By Takura Zhangazha
Harare, September 16, 2013 -The Harare City Council (HCC) through its Water Department was recently reported in a local weekly as intending to introduce prepaid water meters by year end. This, soon after the much vaunted but under- analyzed and ongoing installation of prepaid meters for electricity. This stated intention of the HCC is most unfortunate and tantamount to the privatization of water, a development which would most certainly have the ancestors wondering what on earth our elected and appointed officials might be thinking.
While there can be no argument against trying to find solutions to the challenge of citizens’ access to clean and running water, this latest proposal by the capital’s city council may be more a matter of seeking to address an illness via its symptoms.
Introducing prepaid water meters will not solve either the resource problems over and about either water treatment or its direct access by Harare residents. Neither will it build a much needed new reservoir that is envisioned to supply greater Harare with water. Unless of course the intention of council is to clandestinely increase the council rates and water bills under the guise of what can only be misleadingly referred to as sustainable water usage via prepaid meters.
Some amongst the social and political commentariat have openly welcomed these newfound policy maneuvers of central and local government on the basis of either ‘able to pay’ comfort zones or poorly thought out understanding of market economics.
And these debates began when the Zimbabwe Electricity Supply Authority (ZESA) and its subsidiary commercialized units which have been implementing the prepaid meter system. The issue then as it remains now was in tandem with the ‘use what you can pay for’ dictum. And it all appeared logical except that it has had the effect of making electricity available to only those that can pay for it. And in paying for it, consumers must now not only be frugal with the commodity but also deprive themselves of what now appears to be a luxury of cooking meals via electric stoves.

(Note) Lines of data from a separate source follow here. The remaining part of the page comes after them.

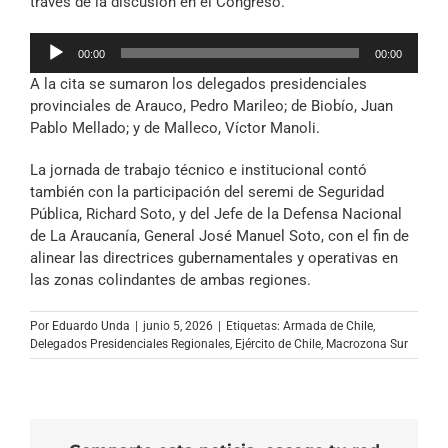
través de la discusión en el Congreso.
Reproductor
00:00
00:00
de
A la cita se sumaron los delegados presidenciales
audio
provinciales de Arauco, Pedro Marileo; de Biobío, Juan
Pablo Mellado; y de Malleco, Víctor Manoli.
La jornada de trabajo técnico e institucional contó
también con la participación del seremi de Seguridad
Pública, Richard Soto, y del Jefe de la Defensa Nacional
de La Araucanía, General José Manuel Soto, con el fin de
alinear las directrices gubernamentales y operativas en
las zonas colindantes de ambas regiones.
Por
Eduardo Unda
|
junio 5, 2026
|
Etiquetas:
Armada de Chile
,
Delegados Presidenciales Regionales
,
Ejército de Chile
,
Macrozona Sur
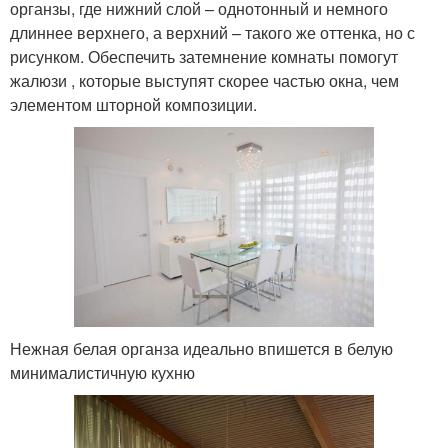
органзы, где нижний слой – однотонный и немного
длиннее верхнего, а верхний – такого же оттенка, но с
рисунком. Обеспечить затемнение комнаты помогут
жалюзи , которые выступят скорее частью окна, чем
элементом шторной композиции.
Нежная белая органза идеально впишется в белую
минималистичную кухню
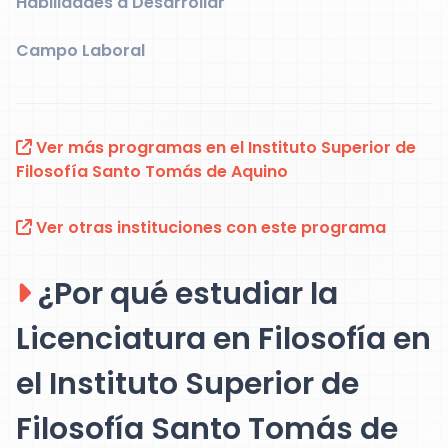
Habilidades a Desarrollar
Campo Laboral
Ver más programas en el Instituto Superior de
Filosofía Santo Tomás de Aquino
Ver otras instituciones con este programa
¿Por qué estudiar la
Licenciatura en Filosofía en
el Instituto Superior de
Filosofía Santo Tomás de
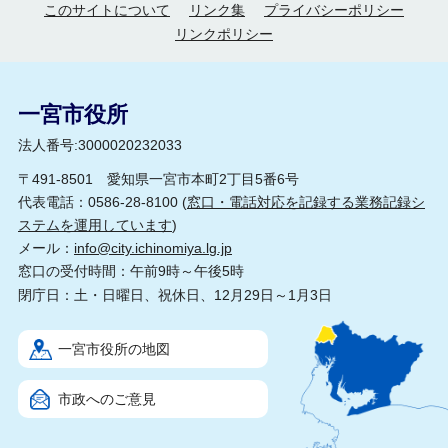
このサイトについて
リンク集
プライバシーポリシー
リンクポリシー
一宮市役所
法人番号:3000020232033
〒491-8501 愛知県一宮市本町2丁目5番6号
代表電話：0586-28-8100 (
窓口・電話対応を記録する業務記録シ
ステムを運用しています
)
メール：
info@city.ichinomiya.lg.jp
窓口の受付時間：午前9時～午後5時
閉庁日：土・日曜日、祝休日、12月29日～1月3日
一宮市役所の地図
市政へのご意見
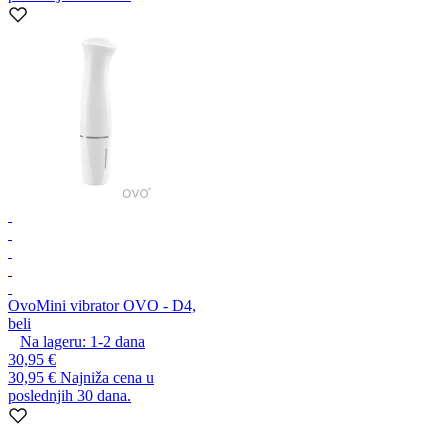
Ovo
Mini vibrator OVO - D4,
beli
Na lageru:
1-2
dana
30,95 €
30,95 €
Najniža cena u
poslednjih 30 dana.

The prepaid electricity policy of ZESA has neither reduced power-cuts nor increased our electricity generation capacity. It has instead being a case of literally passing on the cost to the consumer without a proper assessment as to how and why electricity distribution has remained so inefficient. For some consumers it may appear to be better to have the little electricity that they can afford than having no electricity at all (if there are no blackouts). This however does not make the policy any more democratic or responsive to the glaring need of improving the livelihoods of majority poor families. And this is the elephant in the room.
The convenience that the prepaid meters has given ZESA has probably been akin to a sigh of relief for the parastatal where regardless of its own inefficiencies, it passes on the cost to the consumer, and remorselessly so. For each transaction or top up of the prepaid meter, there are the fixed charges of the rural electrification levy together with a specific percentage of incurred debt that will have been accrued by the consumer. So essentially there is no new democratic departure point in the prepaid meter system. Its just merely a smarter way to give the impression that it is the consumer that had always been a problem when the reality of the matter is that the challenges of electricity production in Zimbabwe do not begin with the end user.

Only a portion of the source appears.